The attachment and interactions of analyte receptor biomolecules at solid–liquid interfaces are critical to development of hybrid biological–synthetic sensor devices across all size regimes. We use protein engineering approaches to engineer the sensing interface of biochemically modified field effect transistor sensors (BioFET). To date, we have deposited analyte receptor proteins on FET sensing channels by direct adsorption, used self-assembled monolayers to tether receptor proteins to planar FET SiO2 sensing gates and demonstrated interface biochemical function and electrical function of the corresponding sensors. We have also used phage display to identify short peptides that recognize thermally grown SiO2. Our interest in these peptides is as affinity domains that can be inserted as translational fusions into receptor proteins (antibody fragments or other molecules) to drive oriented interaction with FET sensing surfaces. We have also identified single-chain fragment variables (scFvs, antibody fragments) that recognize an analyte of interest as potential sensor receptors. In addition, we have developed a protein engineering technology (scanning circular permutagenesis) that allows us to alter protein topography to manipulate the position of functional domains of the protein relative to the BioFET sensing surface.

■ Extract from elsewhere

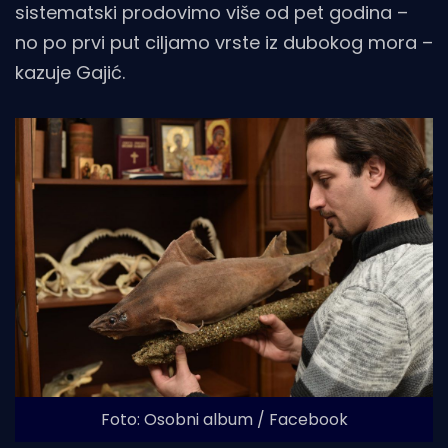
sistematski prodovimo više od pet godina –
no po prvi put ciljamo vrste iz dubokog mora –
kazuje Gajić.
Foto: Osobni album / Facebook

Fabrication and physical evaluation of a polymer-encapsulated paramagnetic probe for biomedical oximetry.

Lithium octa-n-butoxynaphthalocyanine (LiNc-BuO) is a promising probe for biological electron paramagnetic resonance (EPR) oximetry and is being developed for clinical use. However, clinical applicability of LiNc-BuO may be hindered by potential limitations associated with biocompatibility, biodegradation, and migration of individual crystals in tissue. To overcome these limitations, we have encapsulated LiNc-BuO crystals in polydimethyl siloxane (PDMS), an oxygen-permeable and bioinert polymer, to fabricate conveniently implantable and retrievable oxygen-sensing chips. Encapsulation was performed by a simple cast-molding process, giving appreciable control over size, shape, thickness and spin density of chips. The in vitro oxygen response of the chip was linear, reproducible, and not significantly different from that of unencapsulated crystals. Cast-molding of the structurally-flexible PDMS enabled the fabrication of chips with tailored spin densities, and ensured non-exposure of embedded LiNc-BuO, mitigating potential biocompatibility/toxicological concerns. Our results establish PDMS-encapsulated LiNc-BuO as a promising candidate for further biological evaluation and potential clinical application.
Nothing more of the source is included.